For the given function, f, limit, L and domain value, c, find a value of δ such that $0 < |x - c| < \delta$ when $|f(x) - L| < \epsilon$ for the given value of ε.

 $f(x) = -2x + 1, c = 2, L = -3, \epsilon = 0.1$ $f(x) = 3x + 4, c = -1, L = 1, \epsilon = 0.1$ $f(x) = \sqrt x, c = 9, L = 3, \epsilon = 0.2$ $f(x) = 2\sqrt{x + 1}, c = 15, L = 8, \epsilon = 0.25$ $f(x) = e^x, c = 0, L = 1, \epsilon = 0.1$ $f(x) = 2^{x+1}, c = -1, L = 0, \epsilon = 0.25$ $f(x) = x^2, c = 2, L = 4, \epsilon = 0.2$ $f(x) = x^2, c = 2, L = 4, \epsilon = 0.1$ $f(x) = x^2 - 1, c = 3, L = 8, \epsilon = 0.1$ $f(x) = \frac{1}{x}, c = 1, L = 1, \epsilon = 0.25$

Show that the following limits exist by finding a value of δ that corresponds to any value of ε. Your δ values will be a function of ε, e.g. $\delta = 3ε$.

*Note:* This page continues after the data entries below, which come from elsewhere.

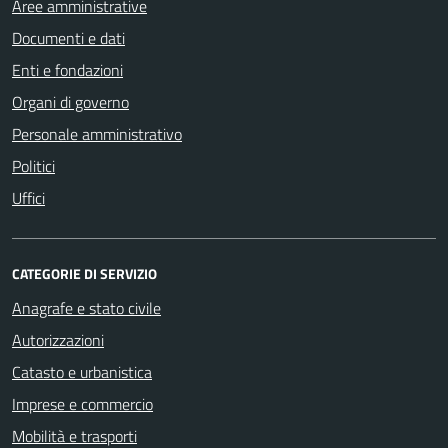
Aree amministrative
Documenti e dati
Enti e fondazioni
Organi di governo
Personale amministrativo
Politici
Uffici
CATEGORIE DI SERVIZIO
Anagrafe e stato civile
Autorizzazioni
Catasto e urbanistica
Imprese e commercio
Mobilità e trasporti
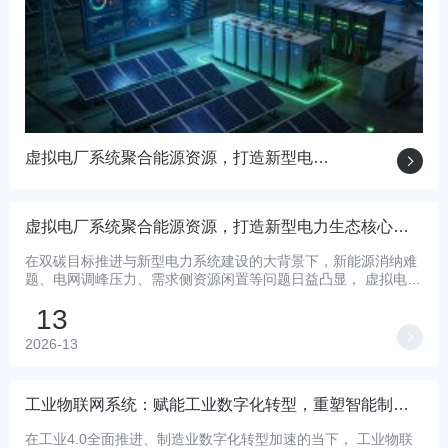
虚拟电厂系统聚合能源资源，打造新型电力生态核心引擎

虚拟电厂系统聚合能源资源，打造新型电力生态核心引擎
在双碳目标推进与新型电力系统建设的大背景下，新能源消纳难
题、电网调峰压力、需求侧资源闲置等问题日益凸显， 虚拟电厂
系统 作为能源数字化转型的关键载体，凭借资源聚合、...
13

2026-13
工业物联网系统：赋能工业数字化转型，重塑智能制造新生
在工业4.0全面推进、制造业数字化转型加速的当下， 工业物联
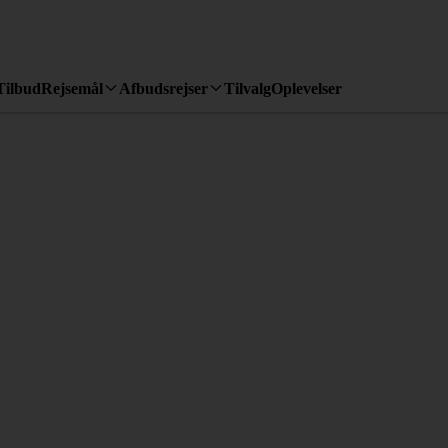
Tilbud
Rejsemål
Afbudsrejser
Tilvalg
Oplevelser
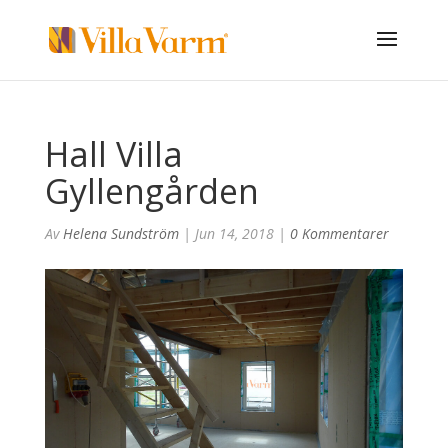
Hall Villa
Gyllengården
Av
Helena Sundström
|
Jun 14, 2018
|
0 Kommentarer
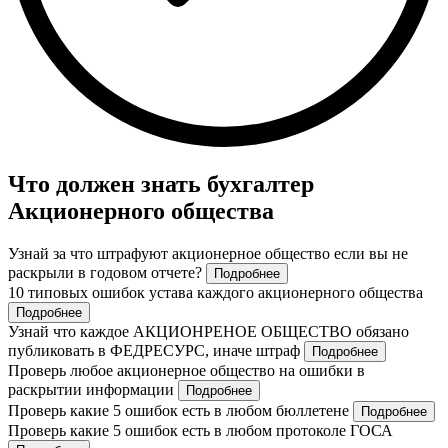
Что должен знать бухгалтер
Акционерного общества
Узнай за что штрафуют акционерное общество если вы не
раскрыли в годовом отчете?
Подробнее
10 типовых ошибок устава каждого акционерного общества
Подробнее
Узнай что каждое АКЦИОНРЕНОЕ ОБЩЕСТВО обязано
публиковать в ФЕДРЕСУРС, иначе штраф
Подробнее
Проверь любое акционерное общество на ошибки в
раскрытии информации
Подробнее
Проверь какие 5 ошибок есть в любом бюллетене
Подробнее
Проверь какие 5 ошибок есть в любом протоколе ГОСА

 $\lim\limits_{x\to 3}(3x - 1) = 8$ $\lim\limits_{x\to -2}(-x + 1) = 1$ $\lim\limits_{x\to 0}\sqrt{x + 4} = 2$ $\lim\limits_{x\to -2}2\sqrt{2 - x} = 4$ $\lim\limits_{x\to -1}\frac{1}{x} = -1$ $\lim\limits_{x\to 1}-\frac{1}{x+1} = -\frac{1}{2}$ $\lim\limits_{x\to 3}\frac{x^2 - 4}{x+2} = 1$ $\lim\limits_{x\to 0}\frac{x^2 - 1}{x-1} = 1$

## Explorations

1. If $\lim\limits_{x\to a}f(x) = L$, show that $\lim\limits_{x\to a}(f(x) + b) = L + b$ using the ε-δ definition, i.e. find a formula for δ in terms of ε.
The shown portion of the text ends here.